SeqLL is also trying to move their branding away from sequencing towards a focus on molecular counting, particularly from low abundance inputs.  They recognize that the Helicos technology has long been eclipsed from the standpoint of de novo sequencing.  Other single molecule sequencing technologies from PacBio and Oxford Nanopore emphasize long reads, where the Helicos technology was never going.  Where it excels is in counting applications, with the strong selling point of the fast, minimal library preparation, resulting in little if any distortion of counts.  So RNA counting and copy number analysis and ChIP-Seq and similar applications.  That changes their primary competitors to companies such as NanoString and the various vendors of digital PCR and qPCR.  The huge advantage of SeqLL in those spaces is not having to design and order specialized reagents or the losses of information that necessarily encumber targeted approaches. Of course, there's also overlap with Illumina and Ion Torrent, but SeqLL believes they can compete on the "no distortion" angle.  And it is still a sequencing technology, capable of reading variation while it counts.

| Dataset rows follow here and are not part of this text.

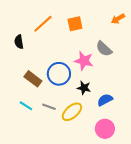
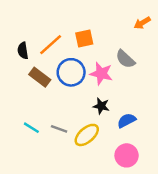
orange line: (43, 24) -> (51, 45), moved
orange square: (75, 24) -> (84, 39), moved
blue circle: (59, 74) -> (71, 72), moved
brown rectangle: (33, 79) -> (40, 77), moved

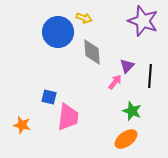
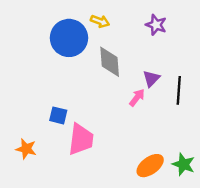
purple star: (143, 21) -> (156, 25), moved, size x0.6
green star: (132, 111) -> (183, 164), moved

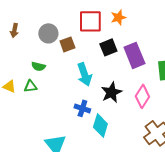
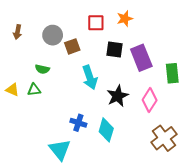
red square: (90, 21) -> (96, 23), size x0.7
black square: (108, 47) -> (114, 50), turned 30
blue cross: (82, 108) -> (78, 123), moved

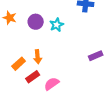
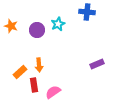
cyan star: (57, 25) -> (58, 24), moved
red rectangle: (33, 77) -> (34, 85), turned -64

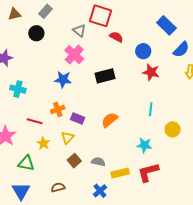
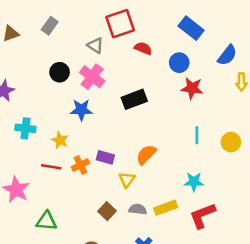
red square: (101, 16) -> (120, 24), turned -30
blue rectangle: (166, 25) -> (191, 28), moved
black circle: (36, 33) -> (60, 72), moved
orange cross: (58, 109) -> (81, 165), moved
yellow circle: (173, 129) -> (231, 142), moved
yellow triangle: (67, 138) -> (127, 180), moved
yellow star: (43, 143) -> (60, 140), moved
yellow rectangle: (120, 173) -> (166, 208), moved

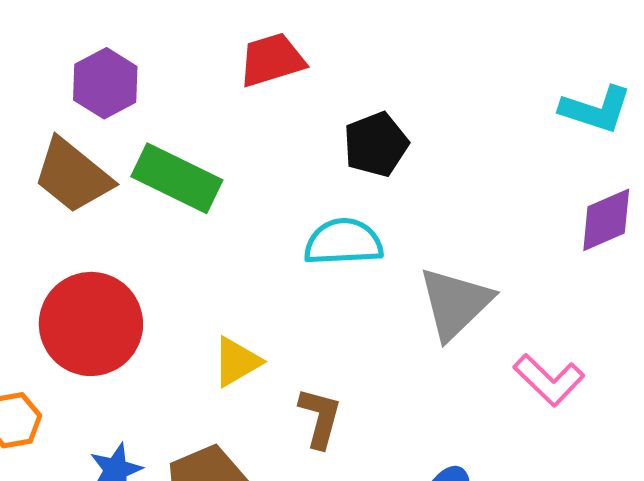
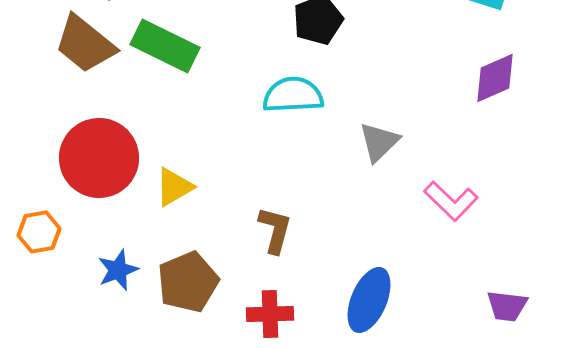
gray triangle: (455, 303) -> (379, 142), size x0.7
yellow triangle: (237, 362) -> (174, 187), moved

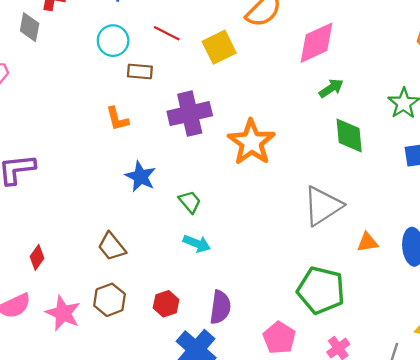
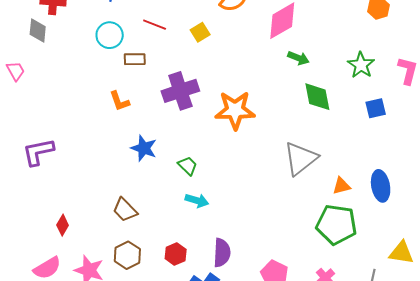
yellow square: (219, 47) -> (200, 32), size x0.7
green arrow: (331, 88) -> (298, 58), turned 60
orange star: (251, 142) -> (235, 110), turned -30
green pentagon: (321, 290) -> (336, 225), moved

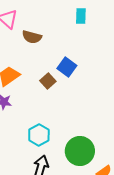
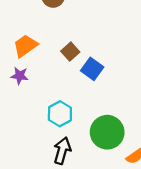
blue square: (67, 67) -> (92, 69), moved

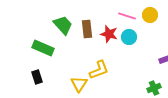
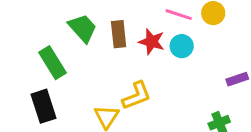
green rectangle: (43, 48) -> (52, 63), turned 35
black rectangle: (37, 77) -> (43, 106), size x1.5

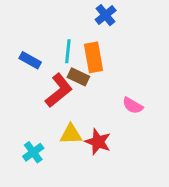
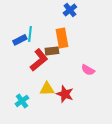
cyan line: (68, 51) -> (30, 34), moved
blue rectangle: (30, 60) -> (20, 40), turned -56
brown rectangle: (78, 77) -> (52, 51), turned -32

How will SeqLL do going forward?  They'd like to broaden their funding and funding base as well as their stable of satisfied customers in academia and industry.  The original angel investor remains committed, but SeqLL would like to go beyond that source of funds.  By focusing their resources on the service business and further developing applications, the company can focus on organic growth rather than the spectacular multiples demanded by venture investors.  If you think that recipe only builds small companies, think again: IDT and NEB both used this game plan.  

So keep an eye on SeqLL.  They're scrappy and they're focused on staying lean.  They've accepted they are a niche player, but that low input molecular counting niche is large and almost certainly growing.  


2 comments:

Leeloo said...

I love the more "business analysis" perspective of this post. Thanks!

Unknown said...

Great Job Keith. I was looking forward to this.